*** Begin section ***

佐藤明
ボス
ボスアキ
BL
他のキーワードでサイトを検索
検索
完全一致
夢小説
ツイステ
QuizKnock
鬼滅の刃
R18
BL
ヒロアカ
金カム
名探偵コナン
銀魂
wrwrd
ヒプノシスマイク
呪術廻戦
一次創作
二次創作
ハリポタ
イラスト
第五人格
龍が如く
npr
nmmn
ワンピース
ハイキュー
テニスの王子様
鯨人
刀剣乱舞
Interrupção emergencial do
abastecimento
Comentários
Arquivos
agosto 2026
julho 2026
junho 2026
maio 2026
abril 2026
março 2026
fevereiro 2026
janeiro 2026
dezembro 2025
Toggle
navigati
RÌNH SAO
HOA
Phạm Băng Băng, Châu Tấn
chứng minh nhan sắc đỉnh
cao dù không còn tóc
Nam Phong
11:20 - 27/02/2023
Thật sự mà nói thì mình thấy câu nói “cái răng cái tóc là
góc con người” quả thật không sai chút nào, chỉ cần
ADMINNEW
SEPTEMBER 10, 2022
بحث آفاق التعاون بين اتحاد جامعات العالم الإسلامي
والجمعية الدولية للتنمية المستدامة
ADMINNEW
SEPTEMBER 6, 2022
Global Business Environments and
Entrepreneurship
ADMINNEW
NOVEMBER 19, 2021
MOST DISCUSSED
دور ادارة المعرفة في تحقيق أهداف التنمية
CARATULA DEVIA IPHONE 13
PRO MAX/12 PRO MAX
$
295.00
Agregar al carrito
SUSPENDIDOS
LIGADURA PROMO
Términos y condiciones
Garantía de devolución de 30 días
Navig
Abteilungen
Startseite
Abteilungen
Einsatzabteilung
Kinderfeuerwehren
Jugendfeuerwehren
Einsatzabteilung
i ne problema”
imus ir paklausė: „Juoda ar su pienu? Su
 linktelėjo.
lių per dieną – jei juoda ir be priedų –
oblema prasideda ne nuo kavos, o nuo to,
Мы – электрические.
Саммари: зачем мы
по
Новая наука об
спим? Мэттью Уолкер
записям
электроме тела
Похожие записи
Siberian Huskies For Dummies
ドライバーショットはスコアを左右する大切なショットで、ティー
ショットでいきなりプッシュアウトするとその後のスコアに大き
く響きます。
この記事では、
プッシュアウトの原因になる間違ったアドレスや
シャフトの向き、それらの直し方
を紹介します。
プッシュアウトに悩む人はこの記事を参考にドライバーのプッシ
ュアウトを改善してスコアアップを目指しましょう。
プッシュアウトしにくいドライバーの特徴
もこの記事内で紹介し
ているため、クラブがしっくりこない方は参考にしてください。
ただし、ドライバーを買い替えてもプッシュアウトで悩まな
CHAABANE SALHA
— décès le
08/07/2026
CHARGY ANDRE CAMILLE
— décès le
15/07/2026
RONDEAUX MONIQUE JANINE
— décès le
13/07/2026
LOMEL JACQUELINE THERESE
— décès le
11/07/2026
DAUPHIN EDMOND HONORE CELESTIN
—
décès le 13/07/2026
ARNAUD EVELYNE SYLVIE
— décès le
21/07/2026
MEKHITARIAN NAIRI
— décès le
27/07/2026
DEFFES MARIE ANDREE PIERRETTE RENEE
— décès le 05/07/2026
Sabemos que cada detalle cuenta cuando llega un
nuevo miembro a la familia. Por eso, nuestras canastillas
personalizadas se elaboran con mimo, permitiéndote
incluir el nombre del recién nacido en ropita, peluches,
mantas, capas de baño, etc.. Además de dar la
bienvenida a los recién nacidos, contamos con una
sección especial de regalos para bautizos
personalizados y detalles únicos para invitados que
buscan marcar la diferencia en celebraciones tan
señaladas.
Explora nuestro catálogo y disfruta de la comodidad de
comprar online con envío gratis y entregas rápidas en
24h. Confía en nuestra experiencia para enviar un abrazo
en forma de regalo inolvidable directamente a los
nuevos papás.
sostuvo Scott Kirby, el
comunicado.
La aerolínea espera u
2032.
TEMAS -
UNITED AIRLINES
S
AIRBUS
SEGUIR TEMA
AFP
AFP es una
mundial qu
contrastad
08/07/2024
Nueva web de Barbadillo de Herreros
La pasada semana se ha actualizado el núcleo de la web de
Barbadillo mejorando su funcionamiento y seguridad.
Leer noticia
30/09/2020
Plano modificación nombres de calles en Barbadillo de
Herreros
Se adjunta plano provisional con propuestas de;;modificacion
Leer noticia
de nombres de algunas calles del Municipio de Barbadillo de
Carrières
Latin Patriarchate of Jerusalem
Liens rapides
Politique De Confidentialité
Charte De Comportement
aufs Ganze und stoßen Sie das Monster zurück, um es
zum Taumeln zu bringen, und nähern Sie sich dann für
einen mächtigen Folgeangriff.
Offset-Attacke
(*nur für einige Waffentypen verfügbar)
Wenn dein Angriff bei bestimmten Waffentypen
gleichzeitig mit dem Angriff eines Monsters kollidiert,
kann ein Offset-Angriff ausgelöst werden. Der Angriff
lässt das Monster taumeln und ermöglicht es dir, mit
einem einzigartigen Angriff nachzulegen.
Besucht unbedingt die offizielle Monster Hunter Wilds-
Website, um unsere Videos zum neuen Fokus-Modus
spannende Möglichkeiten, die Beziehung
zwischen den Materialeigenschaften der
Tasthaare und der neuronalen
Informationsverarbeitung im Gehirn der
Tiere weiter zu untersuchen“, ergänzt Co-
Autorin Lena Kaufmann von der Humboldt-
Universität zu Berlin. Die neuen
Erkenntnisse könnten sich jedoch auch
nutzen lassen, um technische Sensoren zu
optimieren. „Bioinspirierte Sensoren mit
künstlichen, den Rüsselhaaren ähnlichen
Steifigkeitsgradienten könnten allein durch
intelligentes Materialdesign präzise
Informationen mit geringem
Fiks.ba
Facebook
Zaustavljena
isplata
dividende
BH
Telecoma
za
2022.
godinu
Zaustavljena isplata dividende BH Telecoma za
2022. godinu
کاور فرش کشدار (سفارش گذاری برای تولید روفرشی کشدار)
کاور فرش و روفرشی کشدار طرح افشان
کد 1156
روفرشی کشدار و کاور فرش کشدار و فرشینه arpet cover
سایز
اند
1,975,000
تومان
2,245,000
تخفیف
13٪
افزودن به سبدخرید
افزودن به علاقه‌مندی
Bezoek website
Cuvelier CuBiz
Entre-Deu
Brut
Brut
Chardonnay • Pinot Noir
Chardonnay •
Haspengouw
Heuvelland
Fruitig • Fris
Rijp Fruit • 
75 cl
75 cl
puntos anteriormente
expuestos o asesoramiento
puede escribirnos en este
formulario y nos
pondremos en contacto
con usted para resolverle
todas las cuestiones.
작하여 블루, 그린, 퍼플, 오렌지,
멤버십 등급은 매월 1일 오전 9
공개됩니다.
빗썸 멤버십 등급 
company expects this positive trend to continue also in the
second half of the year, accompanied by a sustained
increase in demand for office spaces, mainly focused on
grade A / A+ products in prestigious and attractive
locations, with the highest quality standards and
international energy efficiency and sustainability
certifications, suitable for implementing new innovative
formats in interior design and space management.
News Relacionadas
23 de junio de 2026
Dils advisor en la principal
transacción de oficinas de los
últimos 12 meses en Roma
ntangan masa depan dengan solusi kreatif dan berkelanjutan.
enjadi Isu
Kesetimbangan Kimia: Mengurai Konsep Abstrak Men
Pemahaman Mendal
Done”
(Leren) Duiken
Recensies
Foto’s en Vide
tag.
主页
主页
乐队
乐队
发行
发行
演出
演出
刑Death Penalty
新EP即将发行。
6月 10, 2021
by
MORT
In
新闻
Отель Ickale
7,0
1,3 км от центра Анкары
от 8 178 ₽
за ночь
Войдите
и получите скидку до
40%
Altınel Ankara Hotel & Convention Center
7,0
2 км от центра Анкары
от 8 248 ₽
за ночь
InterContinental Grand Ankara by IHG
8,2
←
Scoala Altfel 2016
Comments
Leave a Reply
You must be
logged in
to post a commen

*** End section ***

== Exercise instructions ==
Transcribe the listing above line for line, from the first line to the line containing "nuevo miembro a", inclusive, with no other lines.

== Exercise answer ==
佐藤明
ボス
ボスアキ
BL
他のキーワードでサイトを検索
検索
完全一致
夢小説
ツイステ
QuizKnock
鬼滅の刃
R18
BL
ヒロアカ
金カム
名探偵コナン
銀魂
wrwrd
ヒプノシスマイク
呪術廻戦
一次創作
二次創作
ハリポタ
イラスト
第五人格
龍が如く
npr
nmmn
ワンピース
ハイキュー
テニスの王子様
鯨人
刀剣乱舞
Interrupção emergencial do
abastecimento
Comentários
Arquivos
agosto 2026
julho 2026
junho 2026
maio 2026
abril 2026
março 2026
fevereiro 2026
janeiro 2026
dezembro 2025
Toggle
navigati
RÌNH SAO
HOA
Phạm Băng Băng, Châu Tấn
chứng minh nhan sắc đỉnh
cao dù không còn tóc
Nam Phong
11:20 - 27/02/2023
Thật sự mà nói thì mình thấy câu nói “cái răng cái tóc là
góc con người” quả thật không sai chút nào, chỉ cần
ADMINNEW
SEPTEMBER 10, 2022
بحث آفاق التعاون بين اتحاد جامعات العالم الإسلامي
والجمعية الدولية للتنمية المستدامة
ADMINNEW
SEPTEMBER 6, 2022
Global Business Environments and
Entrepreneurship
ADMINNEW
NOVEMBER 19, 2021
MOST DISCUSSED
دور ادارة المعرفة في تحقيق أهداف التنمية
CARATULA DEVIA IPHONE 13
PRO MAX/12 PRO MAX
$
295.00
Agregar al carrito
SUSPENDIDOS
LIGADURA PROMO
Términos y condiciones
Garantía de devolución de 30 días
Navig
Abteilungen
Startseite
Abteilungen
Einsatzabteilung
Kinderfeuerwehren
Jugendfeuerwehren
Einsatzabteilung
i ne problema”
imus ir paklausė: „Juoda ar su pienu? Su
 linktelėjo.
lių per dieną – jei juoda ir be priedų –
oblema prasideda ne nuo kavos, o nuo to,
Мы – электрические.
Саммари: зачем мы
по
Новая наука об
спим? Мэттью Уолкер
записям
электроме тела
Похожие записи
Siberian Huskies For Dummies
ドライバーショットはスコアを左右する大切なショットで、ティー
ショットでいきなりプッシュアウトするとその後のスコアに大き
く響きます。
この記事では、
プッシュアウトの原因になる間違ったアドレスや
シャフトの向き、それらの直し方
を紹介します。
プッシュアウトに悩む人はこの記事を参考にドライバーのプッシ
ュアウトを改善してスコアアップを目指しましょう。
プッシュアウトしにくいドライバーの特徴
もこの記事内で紹介し
ているため、クラブがしっくりこない方は参考にしてください。
ただし、ドライバーを買い替えてもプッシュアウトで悩まな
CHAABANE SALHA
— décès le
08/07/2026
CHARGY ANDRE CAMILLE
— décès le
15/07/2026
RONDEAUX MONIQUE JANINE
— décès le
13/07/2026
LOMEL JACQUELINE THERESE
— décès le
11/07/2026
DAUPHIN EDMOND HONORE CELESTIN
—
décès le 13/07/2026
ARNAUD EVELYNE SYLVIE
— décès le
21/07/2026
MEKHITARIAN NAIRI
— décès le
27/07/2026
DEFFES MARIE ANDREE PIERRETTE RENEE
— décès le 05/07/2026
Sabemos que cada detalle cuenta cuando llega un
nuevo miembro a la familia. Por eso, nuestras canastillas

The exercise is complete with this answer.